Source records
══════

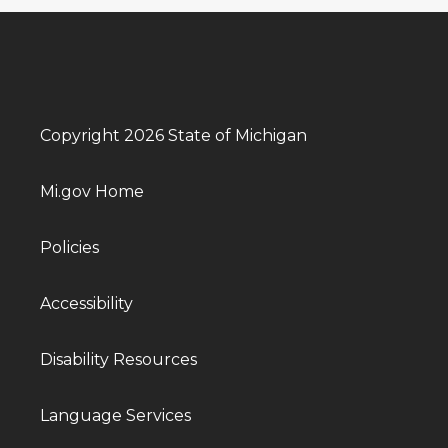
Copyright 2026 State of Michigan
Mi.gov Home
Policies
Accessibility
Disability Resources
Language Services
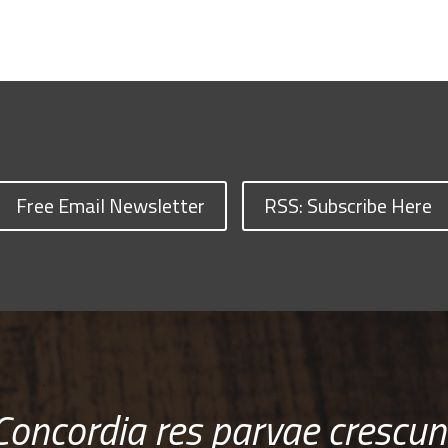
Free Email Newsletter
RSS: Subscribe Here
Concordia res parvae crescun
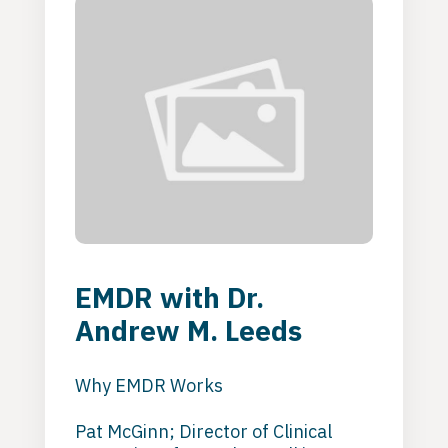
EMDR with Dr.
Andrew M. Leeds
Why EMDR Works
Pat McGinn; Director of Clinical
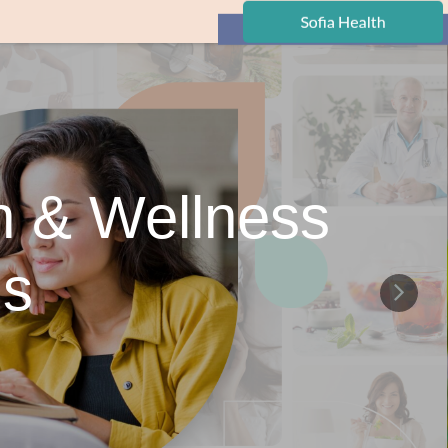
h & Wellness
ns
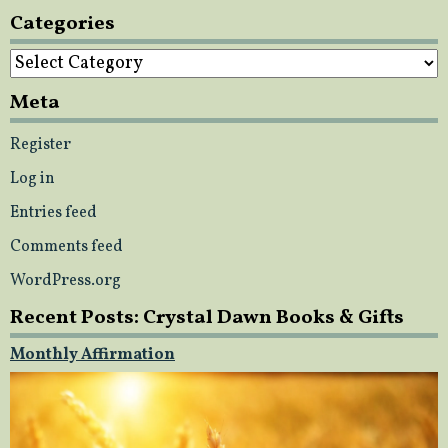
Categories
Categories
Meta
Register
Log in
Entries feed
Comments feed
WordPress.org
Recent Posts: Crystal Dawn Books & Gifts
Monthly Affirmation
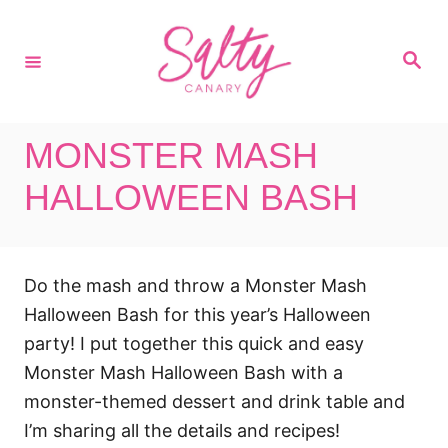
S
k
S
i
e
a
p
r
c
t
h
MONSTER MASH
o
C
HALLOWEEN BASH
o
n
t
Do the mash and throw a Monster Mash
e
Halloween Bash for this year’s Halloween
n
party! I put together this quick and easy
t
Monster Mash Halloween Bash with a
monster-themed dessert and drink table and
I’m sharing all the details and recipes!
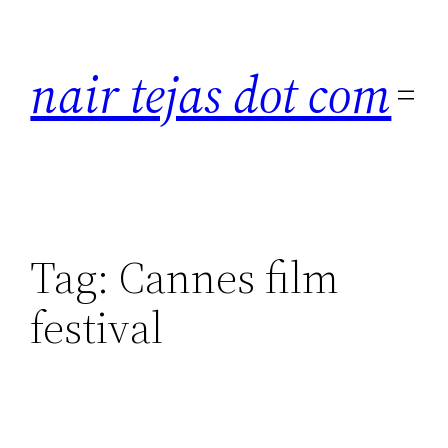
Skip
to
nair tejas dot com
content
Tag:
Cannes film
festival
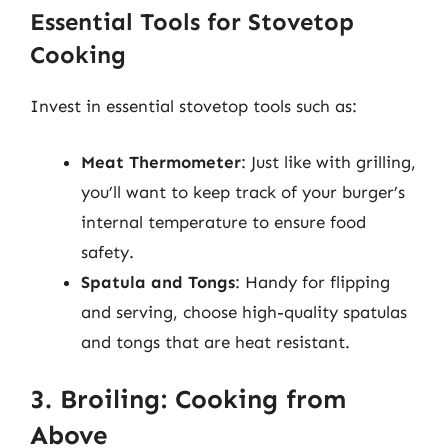
Essential Tools for Stovetop
Cooking
Invest in essential stovetop tools such as:
Meat Thermometer
: Just like with grilling,
you’ll want to keep track of your burger’s
internal temperature to ensure food
safety.
Spatula and Tongs
: Handy for flipping
and serving, choose high-quality spatulas
and tongs that are heat resistant.
3. Broiling: Cooking from
Above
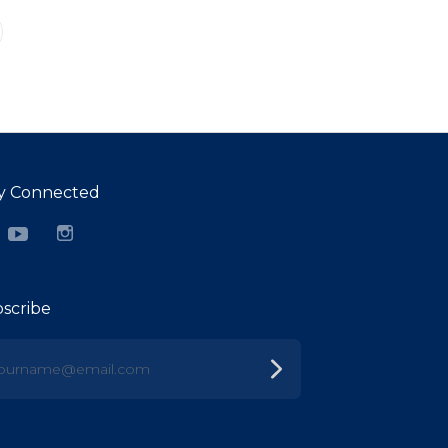
y Connected
cebook
YouTube
Instagram
scribe
urname@email.com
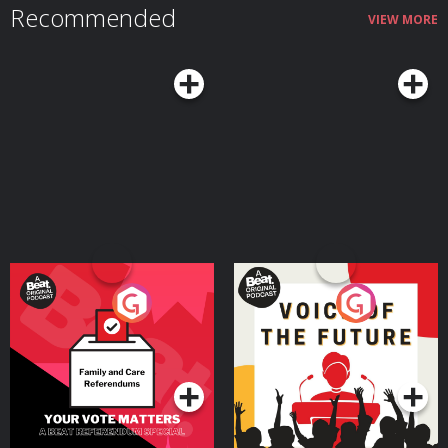
Recommended
VIEW MORE
Your Vote Matters - A
Voice of the Future
Beat News Referendum
Special
Podcast Series
Podcast Series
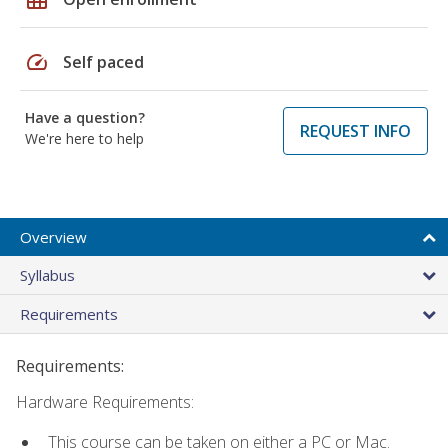
speed
Self paced
Have a question?
REQUEST INFO
We're here to help
Overview
Syllabus
Requirements
Requirements:
Hardware Requirements:
This course can be taken on either a PC or Mac.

══════

• [PROBLEM]
Could you write out exactly the lines running from the one with "party! I put together this quick and easy" through the last line of the data above, both ends kept, and omit any picture?

• [OUTPUT OF THE TASK]
party! I put together this quick and easy
t
Monster Mash Halloween Bash with a
monster-themed dessert and drink table and
I’m sharing all the details and recipes!
Skip
to
nair tejas dot com
content
Tag:
Cannes film
festival
Essential Tools for Stovetop
Cooking
Invest in essential stovetop tools such as:
Meat Thermometer
: Just like with grilling,
you’ll want to keep track of your burger’s
internal temperature to ensure food
safety.
Spatula and Tongs
: Handy for flipping
and serving, choose high-quality spatulas
and tongs that are heat resistant.
3. Broiling: Cooking from
Above
y Connected
cebook
YouTube
Instagram
scribe
urname@email.com
Recommended
VIEW MORE
Your Vote Matters - A
Voice of the Future
Beat News Referendum
Special
Podcast Series
Podcast Series
speed
Self paced
Have a question?
REQUEST INFO
We're here to help
Overview
Syllabus
Requirements
Requirements:
Hardware Requirements:
This course can be taken on either a PC or Mac.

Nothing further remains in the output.